US 12,277,615 B2
Detecting and validating improper residency status through data mining, natural language processing, and machine learning
Gregory Rose, San Diego, CA (US); Jessica Flanagan, Sydney (AU); and Anthony Moriarty, Sydney (AU)
Assigned to Deckard Technologies, Inc., La Jolla, CA (US)
Filed by Deckard Technologies, Inc., La Jolla, CA (US)
Filed on Apr. 26, 2019, as Appl.

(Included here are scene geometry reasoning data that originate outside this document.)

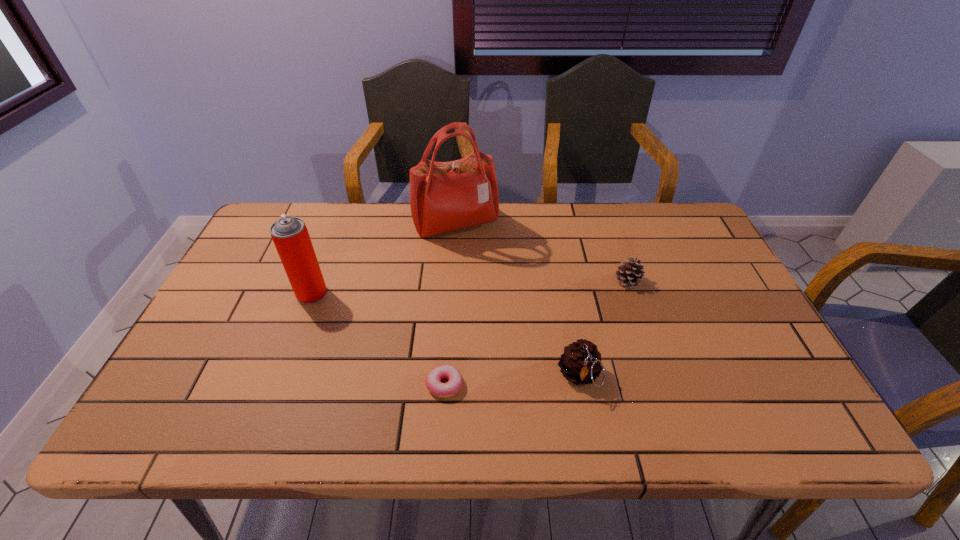 Where is `free space located on the right of the leftmost object`? This screenshot has height=540, width=960. free space located on the right of the leftmost object is located at coordinates (356, 293).

Find the location of a particular element. free space located with a leaf charm attached to the third shortest object is located at coordinates (589, 429).

The width and height of the screenshot is (960, 540). What are the coordinates of `free space located 0.270m on the front of the shorter pinecone` in the screenshot? It's located at (660, 376).

The width and height of the screenshot is (960, 540). Identify the location of vacant region located 0.280m on the right of the shortest object. (587, 384).

In order to click on object that is at the far edge in this screenshot , I will do `click(444, 196)`.

Where is `vacant space at the far edge of the desktop`? vacant space at the far edge of the desktop is located at coordinates (334, 207).

Image resolution: width=960 pixels, height=540 pixels. In the image, there is a desktop. Find the location of `vacant space at the near edge`. vacant space at the near edge is located at coordinates (552, 408).

In the image, there is a desktop. Find the location of `free space at the left edge`. free space at the left edge is located at coordinates (278, 275).

Identify the location of vacant region at the right edge of the desktop. (728, 312).

In order to click on vacant area at the far left corner of the desktop in this screenshot , I will do `click(283, 202)`. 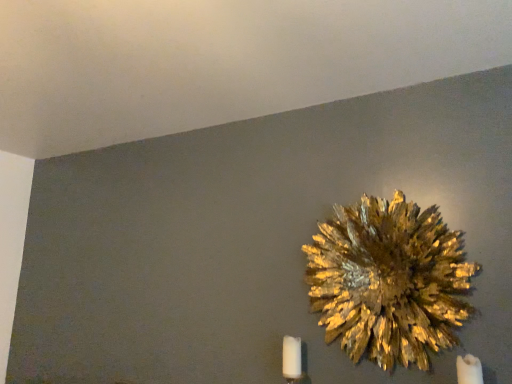 Question: Considering the relative positions of white matte candle at lower right, arranged as the first candle when viewed from the right, and white matte candle at lower right, acting as the 2th candle starting from the right, in the image provided, is white matte candle at lower right, arranged as the first candle when viewed from the right, to the left of white matte candle at lower right, acting as the 2th candle starting from the right, from the viewer's perspective?

Choices:
 (A) no
 (B) yes

Answer: (A)

Question: Is white matte candle at lower right, arranged as the 2th candle when viewed from the left, wider than white matte candle at lower right, the 2th candle positioned from the front?

Choices:
 (A) yes
 (B) no

Answer: (A)

Question: From the image's perspective, is white matte candle at lower right, arranged as the first candle when viewed from the right, on top of white matte candle at lower right, acting as the 1th candle starting from the back?

Choices:
 (A) no
 (B) yes

Answer: (B)

Question: Can you confirm if white matte candle at lower right, the second candle from the back, is smaller than white matte candle at lower right, the 2th candle positioned from the front?

Choices:
 (A) no
 (B) yes

Answer: (A)

Question: From the image's perspective, is white matte candle at lower right, the first candle in the front-to-back sequence, below white matte candle at lower right, acting as the 2th candle starting from the right?

Choices:
 (A) yes
 (B) no

Answer: (B)

Question: From a real-world perspective, is white matte candle at lower right, the second candle from the back, on white matte candle at lower right, the 2th candle positioned from the front?

Choices:
 (A) no
 (B) yes

Answer: (A)

Question: Considering the relative sizes of white matte candle at lower right, arranged as the 2th candle when viewed from the left, and gold textured flower at upper right in the image provided, is white matte candle at lower right, arranged as the 2th candle when viewed from the left, bigger than gold textured flower at upper right?

Choices:
 (A) no
 (B) yes

Answer: (A)

Question: Does white matte candle at lower right, the first candle in the front-to-back sequence, appear on the left side of gold textured flower at upper right?

Choices:
 (A) yes
 (B) no

Answer: (B)

Question: Considering the relative positions of white matte candle at lower right, arranged as the 2th candle when viewed from the left, and gold textured flower at upper right in the image provided, is white matte candle at lower right, arranged as the 2th candle when viewed from the left, in front of gold textured flower at upper right?

Choices:
 (A) yes
 (B) no

Answer: (A)

Question: From a real-world perspective, is white matte candle at lower right, the first candle in the front-to-back sequence, physically below gold textured flower at upper right?

Choices:
 (A) no
 (B) yes

Answer: (B)

Question: Can you confirm if white matte candle at lower right, the second candle from the back, is taller than gold textured flower at upper right?

Choices:
 (A) yes
 (B) no

Answer: (B)

Question: Does white matte candle at lower right, arranged as the first candle when viewed from the right, have a greater width compared to gold textured flower at upper right?

Choices:
 (A) yes
 (B) no

Answer: (A)

Question: Could you tell me if gold textured flower at upper right is facing white matte candle at lower right, the 2th candle positioned from the front?

Choices:
 (A) yes
 (B) no

Answer: (B)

No. 16/396,584.
Claims priority of provisional application 62/748,991, filed on Oct. 22, 2018.
Claims priority of provisional application 62/718,751, filed on Aug. 14, 2018.
Claims priority of provisional application 62/695,564, filed on Jul. 9, 2018.
Claims priority of provisional application 62/671,957, filed on May 15, 2018.
Claims priority of provisional application 62/664,591, filed on Apr. 30, 2018.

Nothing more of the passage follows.